— EXTRACTED INFORMATION —
'''

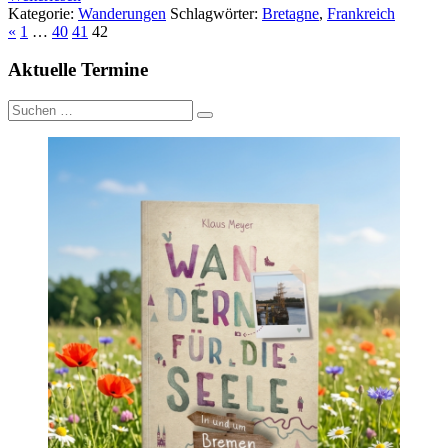
Kategorie:
Wanderungen
Schlagwörter:
Bretagne
,
Frankreich
«
1
…
40
41
42
Aktuelle Termine
Suche
nach:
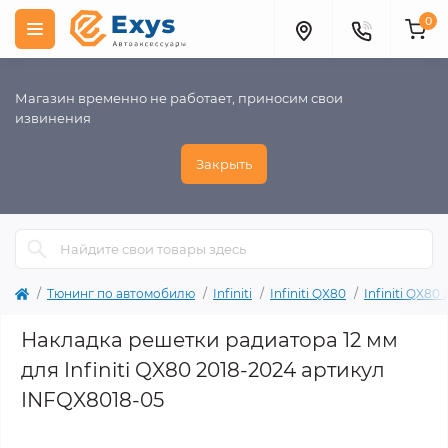
0
Магазин временно не работает, приносим свои
извинения
Закрыть
Тюнинг по автомобилю
Infiniti
Infiniti QX80
Infiniti QX80
Накладка решетки радиатора 12 мм
для Infiniti QX80 2018-2024 артикул
INFQX8018-05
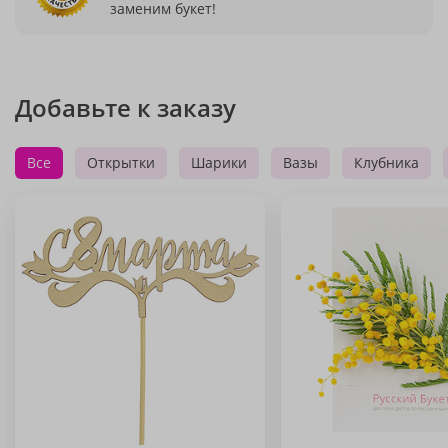
заменим букет!
Добавьте к заказу
Все
Открытки
Шарики
Вазы
Клубника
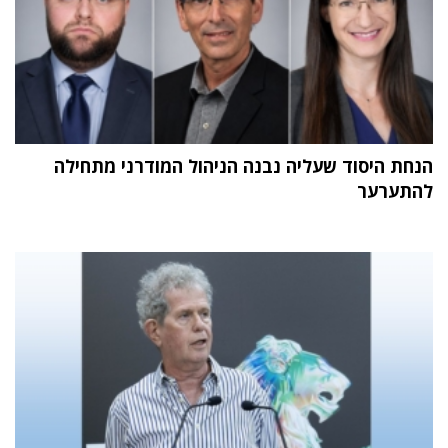
הנחת היסוד שעליה נבנה הניהול המודרני מתחילה
להתערער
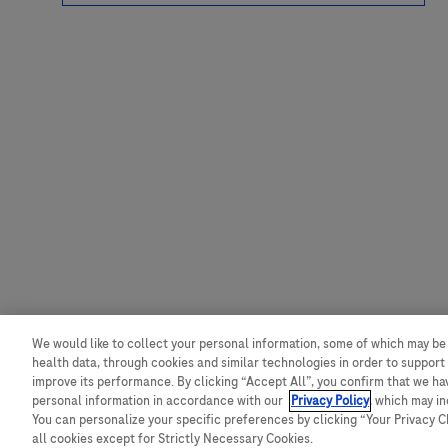
We would like to collect your personal information, some of which may be
health data, through cookies and similar technologies in order to support 
improve its performance. By clicking “Accept All”, you confirm that we h
personal information in accordance with our
Privacy Policy
, which may i
You can personalize your specific preferences by clicking “Your Privacy Cho
all cookies except for Strictly Necessary Cookies.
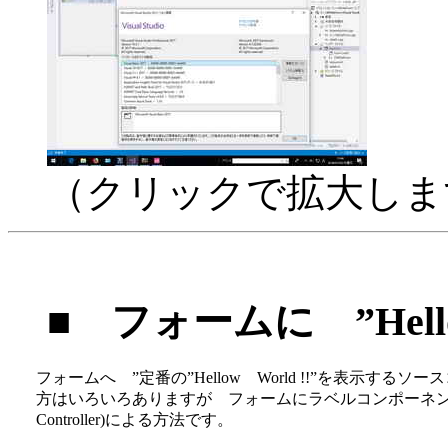
（クリックで拡大しま
■
フォームに ”Hello
フォームへ ”定番の”Hellow World !!”を表示する
方はいろいろありますが フォームにラベルコンポーネントを貼
Controller)による方法です。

'''

— BRIEF —
Could you output the full set of entries exactly, skipping every picture?

— SOLUTION TO THIS PROBLEM —
Kategorie:
Wanderungen
Schlagwörter:
Bretagne
,
Frankreich
«
1
…
40
41
42
Aktuelle Termine
Suche
nach:
0
Магазин временно не работает, приносим свои
извинения
Закрыть
Тюнинг по автомобилю
Infiniti
Infiniti QX80
Infiniti QX80
Накладка решетки радиатора 12 мм
для Infiniti QX80 2018-2024 артикул
INFQX8018-05
заменим букет!
Добавьте к заказу
Все
Открытки
Шарики
Вазы
Клубника
הנחת היסוד שעליה נבנה הניהול המודרני מתחילה
להתערער
We would like to collect your personal information, some of which may be
health data, through cookies and similar technologies in order to support 
improve its performance. By clicking “Accept All”, you confirm that we h
personal information in accordance with our
Privacy Policy
, which may i
You can personalize your specific preferences by clicking “Your Privacy Cho
all cookies except for Strictly Necessary Cookies.
（クリックで拡大しま
■
フォームに ”Hello
フォームへ ”定番の”Hellow World !!”を表示する
方はいろいろありますが フォームにラベルコンポーネントを貼
Controller)による方法です。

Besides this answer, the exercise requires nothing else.